Page 5 of Capturing Sin

I blinked.

Letting his words sink in as I straightened in my chair.

“So, just to be clear, I told you I was almost assaulted by two men, and you think I’ll have fun if I go to court to convict my attackers?” I tried to keep my voice within human hearing range, but the decibels were rising awfully high.

The hellhounds caged in the room next door were probably howling.

He frowned, as if considering my words, and shook his head in clear dismissal. “I didn’t mean it that way. Why do you have to be like that?”

I couldn’t cope.

I was about 3.2 seconds away from a throat-punching spree. But I was no longer the violent maniac I used to be just three weeks ago, before I’d swapped from operational demon hunter to scientist.

So, instead, I took a deep breath. In and out. Nice and slow. Calm. Controlled.

To top off what had been another spectacularly horrifying day in the hunter’s research division, last night, I’d been cornered by two thugs in the car park outside my run-down apartment.

Instead of breaking their bones—like the old psycho hunter me would have done—I’d fled and called the police like a sane, upstanding citizen of Riverside.

Though, if I was being honest with myself, old me would have stabbed the bastards too, somewhere particularly painful, to really put them off ever trying to harass vulnerable-looking women late at night.

It was probably a good thing I no longer carried a weapon. The thought of harming more people that violently turned my stomach, even if they might have deserved it, just a teensy bit.

Now I was being punished by this conversation, though, because I needed a few hours off to give a statement to the police. Even though it was a waste of time. Riverside wasn’t one of the biggest cities in England, but the chances they’d catch these guys based on my description alone was slim to none.

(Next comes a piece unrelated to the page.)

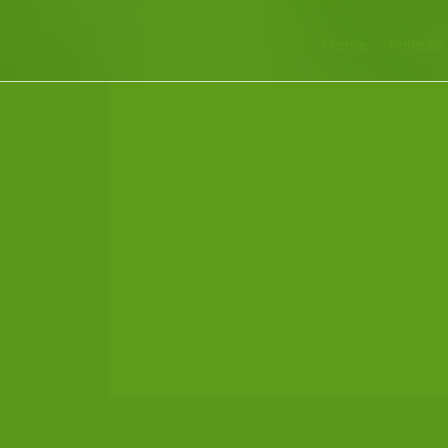
Home
Animals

It wasn’t like I could just ask my uncle for the camera footage either.

I knew he’d seen me getting attacked last night, unarmed and still recovering from my injuries.

He hadn’t sent help.

My uncle claimed he’d mounted cameras outside my apartment building for my safety. Yet he’d only installed them after I’d woken up in the medical room and tried to flee the city.

Leo had run me off the road and hauled me back in secret, on my uncle’s orders, no doubt. I regretted ever giving my ex-fiancé a key. Not that he needed one, given the hunter chapter, and therefore my uncle, owned the damned building.

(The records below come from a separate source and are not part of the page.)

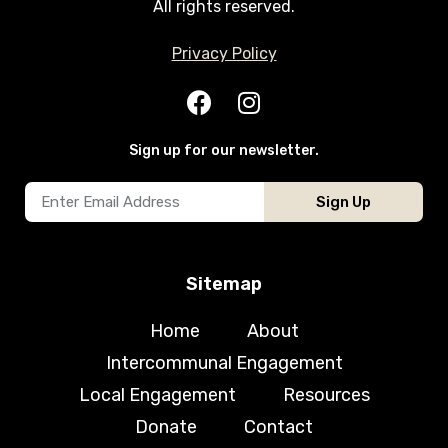
All rights reserved.
Privacy Policy
Sign up for our newsletter.
Sign Up
Sitemap
Home
About
Intercommunal Engagement
Local Engagement
Resources
Donate
Contact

The incident in the warehouse had turned my world upside down, and I wasn’t sure how to process everything that had happened.

And what it meant.

All I knew was that I didn’t want to be a part of the hunters anymore. But I’d have to bide my time while I came up with a way to escape. Lull my uncle into loosening the leash a little first.

“Anyway, enough chit-chat. We’re here to discuss your performance.” Martin cleared his throat, trying to regain the upper hand in this abysmal conversation.

I waited as patiently as I could. The closest thing to professional I could do right now was a blank poker face. This was not what I wanted first thing in the morning, but being a scientist within a hunter chapter apparently meant seven-a.m. meetings and long, blood-filled days.

My boss reclined in his chair. “I am concerned about your future here, given your apparent issues with being able to handle the workload.”

It was all I could do not to launch myself over the table and throttle the idiot. That, or cry.

To my horror, moisture swam across my vision.

I quickly lifted my glasses, rubbing at my eyes as if I were tired, not on the verge of a breakdown.

I was fine.

Everything was fine.

Just a totally normal person with her shit together.